What Should Be in Baby Formula and Special Diet Foods?

Official title: Consultation: Proposed compositional requirements for infant foods and foods currently regulated as foods for special dietary use

Closed Regulations & Permits Agriculture & Food Health & Safety
Health Canada asked what nutritional standards should apply to infant formula, baby food, meal replacements, and medical foods. The rules haven't been updated in decades. New regulations based on this feedback are expected in 2026.

Why This Matters

Have a baby? Use meal replacement shakes? Need gluten-free food? This shapes what's actually in those products.

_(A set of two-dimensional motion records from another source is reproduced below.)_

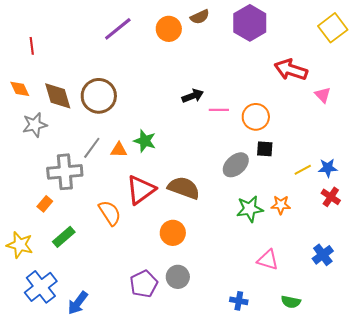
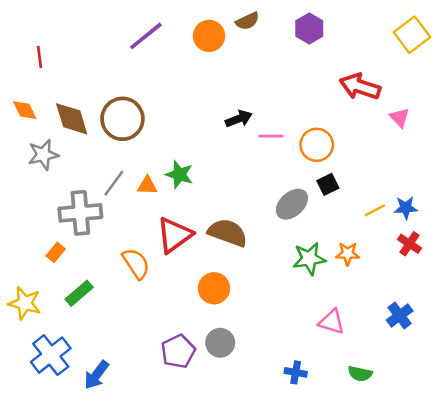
purple hexagon: (250, 23) -> (309, 28), size x0.7
black square: (265, 149) -> (328, 184), turned -30

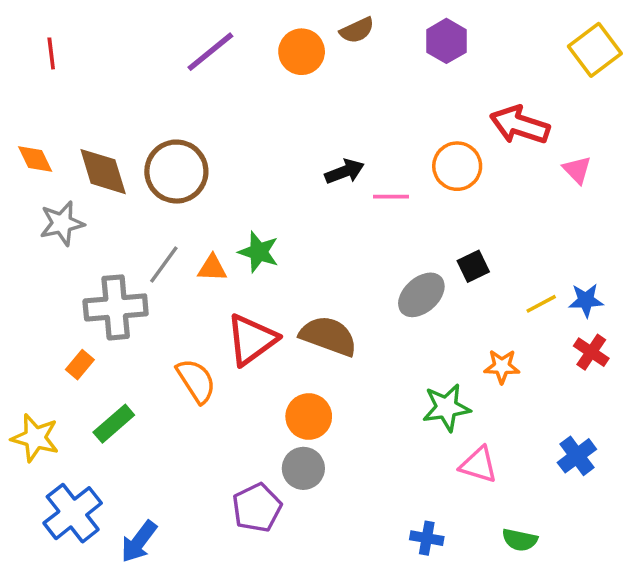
red line: (40, 57) -> (51, 53), moved
orange circle: (317, 145) -> (457, 166), moved
green star: (309, 259) -> (446, 408), moved
gray circle: (220, 343) -> (303, 468), moved

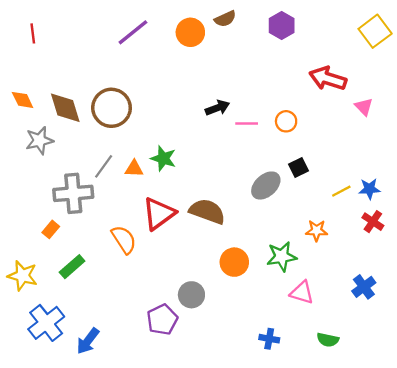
orange circle: (457, 166) -> (286, 121), moved, size x0.7
orange circle: (309, 416) -> (234, 262), moved

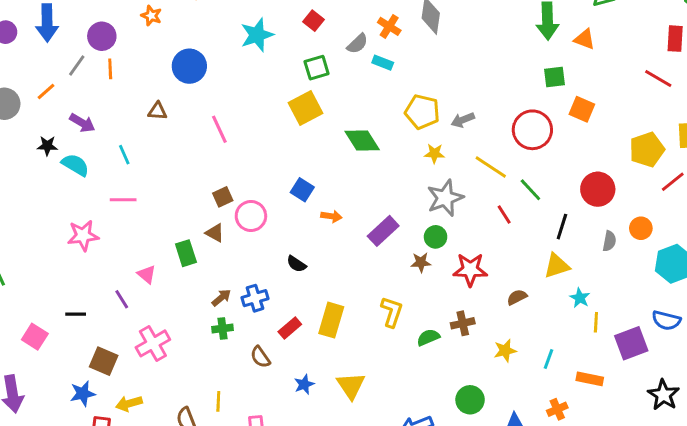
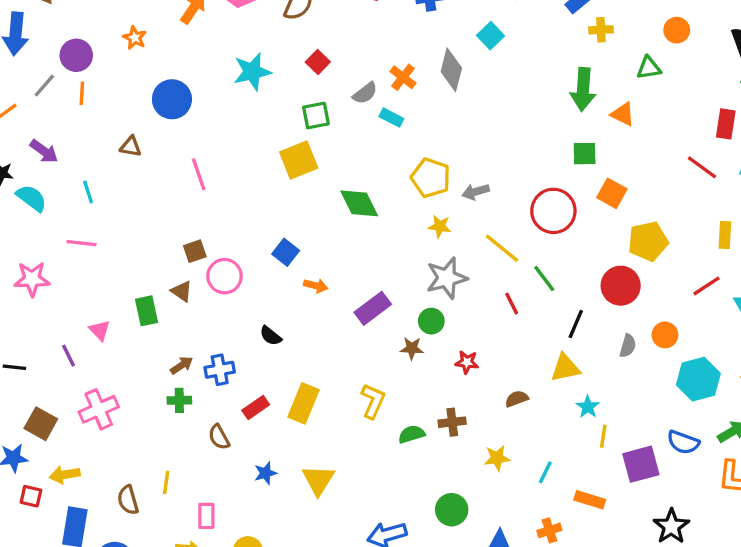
yellow pentagon: (647, 150) -> (648, 241), moved
red star: (470, 270) -> (467, 362), size x0.6

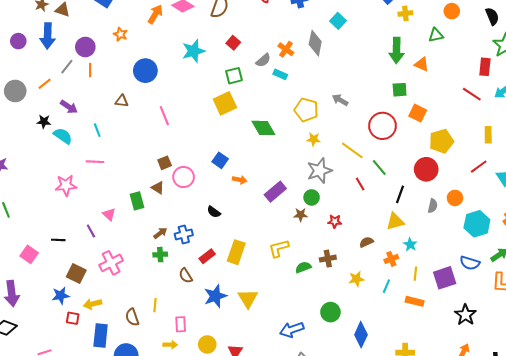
gray arrow: (476, 192) -> (340, 100), moved, turned 49
yellow L-shape: (373, 401) -> (279, 248), turned -125
yellow line: (603, 436) -> (415, 274), moved
blue star: (265, 473) -> (215, 296), size x1.6
orange cross: (549, 530) -> (391, 259), moved

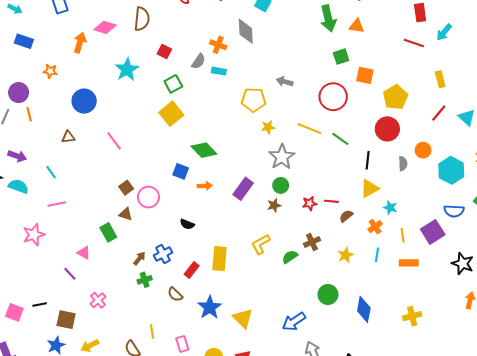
green diamond: (263, 128) -> (204, 150), moved
red line: (360, 184) -> (331, 201), moved, turned -40
black line: (58, 240) -> (40, 304), moved
pink cross: (111, 263) -> (98, 300), size x0.7
yellow triangle: (248, 298) -> (243, 318), moved

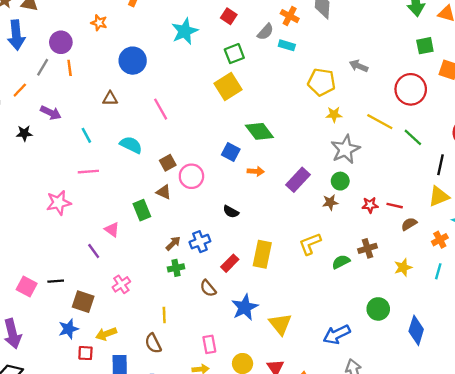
cyan semicircle: (18, 186) -> (131, 145), moved
yellow line: (152, 331) -> (164, 315), moved

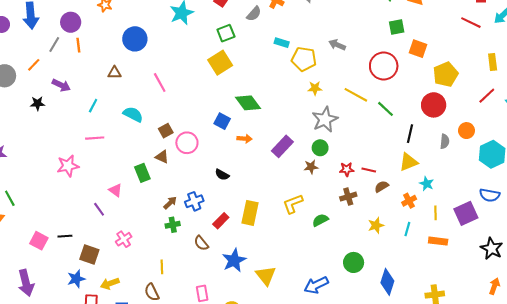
cyan rectangle: (287, 45) -> (282, 43), moved
cyan line: (86, 135) -> (93, 106), turned 56
brown cross: (367, 248) -> (348, 197), moved

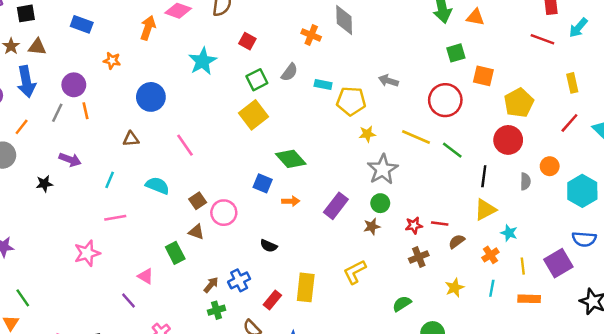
gray semicircle: (254, 14) -> (289, 72), moved
orange line: (34, 65) -> (22, 127), moved
green semicircle: (320, 220) -> (402, 304), moved

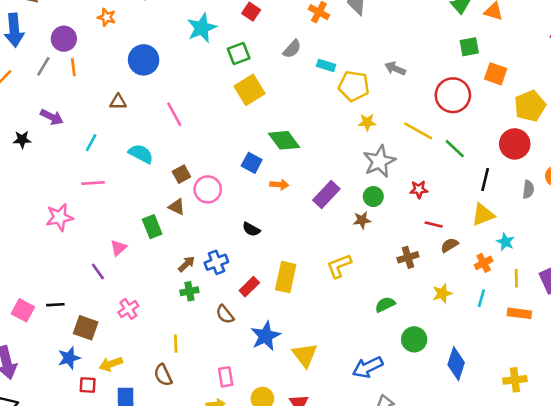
green square: (257, 80) -> (239, 54), moved
red star: (414, 225) -> (419, 189), moved
pink triangle: (146, 276) -> (119, 248), turned 42

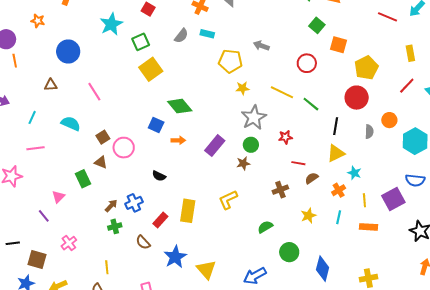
green square: (469, 47) -> (317, 25), turned -35
cyan rectangle: (326, 65) -> (207, 34), moved
red circle: (453, 95) -> (307, 63), size x0.7

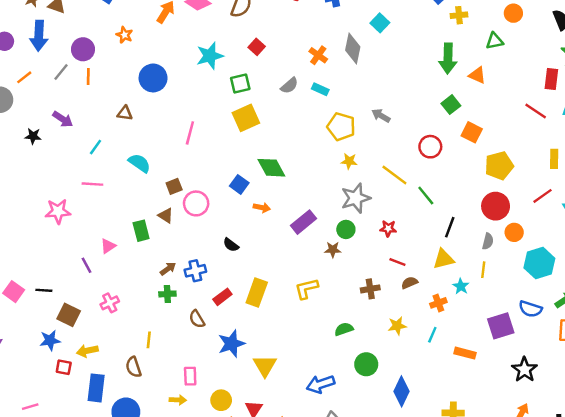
pink line: (94, 92) -> (190, 133), moved, turned 36
red circle: (357, 98) -> (496, 206), moved
yellow line: (364, 200) -> (483, 270), moved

The rules for infant formula and special diet foods are being rewritten for the first time in years.

What Could Change

New regulations will set minimum and maximum nutrient levels for infant formula, baby cereals, and medical foods. Meal replacements and nutritional supplements may face stricter composition rules. Gluten-free labelling standards could also change. Draft regulations are expected in spring 2026.

Key Issues

  • What nutrients should infant formula contain?
  • What standards should apply to medical foods for adults?
  • How should weight-loss meal replacements be regulated?
  • What requirements should apply to gluten-free foods?
  • How should conventional infant foods like cereals and purees be regulated?

How to Participate

  1. Review the proposal document outlining the proposed compositional requirements.
  2. Submit comments by email to bns-bsn@hc-sc.gc.ca.

What Happened

The consultation closed on January 22, 2025. Input gathered will inform draft regulations expected to be published in Canada Gazette, Part I in spring 2026.